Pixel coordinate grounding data
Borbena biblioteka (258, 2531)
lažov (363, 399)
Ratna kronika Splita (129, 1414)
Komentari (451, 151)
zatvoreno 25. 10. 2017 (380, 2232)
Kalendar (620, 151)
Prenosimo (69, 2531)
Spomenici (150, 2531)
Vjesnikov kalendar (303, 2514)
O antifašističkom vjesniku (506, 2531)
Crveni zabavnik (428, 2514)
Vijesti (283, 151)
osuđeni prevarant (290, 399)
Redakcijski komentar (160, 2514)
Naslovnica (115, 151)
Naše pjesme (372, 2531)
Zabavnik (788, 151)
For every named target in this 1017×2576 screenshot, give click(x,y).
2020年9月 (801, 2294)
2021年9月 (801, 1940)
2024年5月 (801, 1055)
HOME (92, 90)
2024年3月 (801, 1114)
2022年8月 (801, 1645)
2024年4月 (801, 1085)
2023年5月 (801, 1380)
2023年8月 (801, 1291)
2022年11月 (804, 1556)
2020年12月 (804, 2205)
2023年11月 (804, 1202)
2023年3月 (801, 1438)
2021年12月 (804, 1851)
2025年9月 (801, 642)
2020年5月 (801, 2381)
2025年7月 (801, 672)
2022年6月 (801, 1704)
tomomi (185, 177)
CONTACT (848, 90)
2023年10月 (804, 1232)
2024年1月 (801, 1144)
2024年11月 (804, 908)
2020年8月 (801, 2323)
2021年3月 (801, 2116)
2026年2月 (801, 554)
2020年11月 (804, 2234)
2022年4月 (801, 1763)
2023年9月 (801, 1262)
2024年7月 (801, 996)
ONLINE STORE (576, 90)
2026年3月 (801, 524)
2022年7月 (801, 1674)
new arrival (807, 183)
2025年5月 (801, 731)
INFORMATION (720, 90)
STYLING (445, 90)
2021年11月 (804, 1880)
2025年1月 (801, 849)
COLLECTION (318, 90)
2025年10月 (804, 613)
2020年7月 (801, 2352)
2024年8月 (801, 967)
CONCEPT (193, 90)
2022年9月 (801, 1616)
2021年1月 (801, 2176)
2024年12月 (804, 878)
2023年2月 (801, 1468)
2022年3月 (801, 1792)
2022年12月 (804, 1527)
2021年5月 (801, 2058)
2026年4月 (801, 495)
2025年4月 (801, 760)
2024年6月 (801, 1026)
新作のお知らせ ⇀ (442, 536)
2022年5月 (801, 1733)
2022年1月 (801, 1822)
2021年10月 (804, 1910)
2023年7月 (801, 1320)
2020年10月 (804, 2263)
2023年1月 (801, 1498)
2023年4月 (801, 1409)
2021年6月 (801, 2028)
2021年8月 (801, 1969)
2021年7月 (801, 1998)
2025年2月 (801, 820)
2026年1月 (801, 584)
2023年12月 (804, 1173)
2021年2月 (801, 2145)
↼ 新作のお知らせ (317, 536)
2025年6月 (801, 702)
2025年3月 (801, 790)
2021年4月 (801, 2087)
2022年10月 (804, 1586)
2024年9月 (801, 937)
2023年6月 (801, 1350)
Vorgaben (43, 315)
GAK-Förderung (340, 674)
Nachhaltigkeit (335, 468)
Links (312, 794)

**Task goal:**
With the first line being the one containing "2022年12月 (804, 1527)" and the last line the one containing "新作のお知らせ (317, 536)", transcribe exactly the lines above that fall in that range.

**Solution for this exercise:**
2022年12月 (804, 1527)
2021年5月 (801, 2058)
2026年4月 (801, 495)
2025年4月 (801, 760)
2024年6月 (801, 1026)
新作のお知らせ ⇀ (442, 536)
2022年5月 (801, 1733)
2022年1月 (801, 1822)
2021年10月 (804, 1910)
2023年7月 (801, 1320)
2020年10月 (804, 2263)
2023年1月 (801, 1498)
2023年4月 (801, 1409)
2021年6月 (801, 2028)
2021年8月 (801, 1969)
2021年7月 (801, 1998)
2025年2月 (801, 820)
2026年1月 (801, 584)
2023年12月 (804, 1173)
2021年2月 (801, 2145)
↼ 新作のお知らせ (317, 536)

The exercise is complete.